Source data
=== Section Start ===
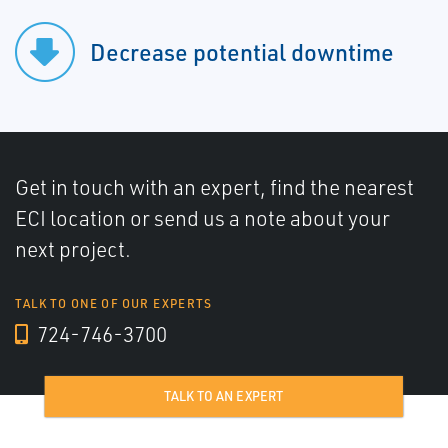
Decrease potential downtime
Get in touch with an expert, find the nearest
ECI location or send us a note about your
next project.
TALK TO ONE OF OUR EXPERTS
724-746-3700
TALK TO AN EXPERT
=== Section End ===
Set down the entries again without change. Leave the pictures out.

Decrease potential downtime
Get in touch with an expert, find the nearest
ECI location or send us a note about your
next project.
TALK TO ONE OF OUR EXPERTS
724-746-3700
TALK TO AN EXPERT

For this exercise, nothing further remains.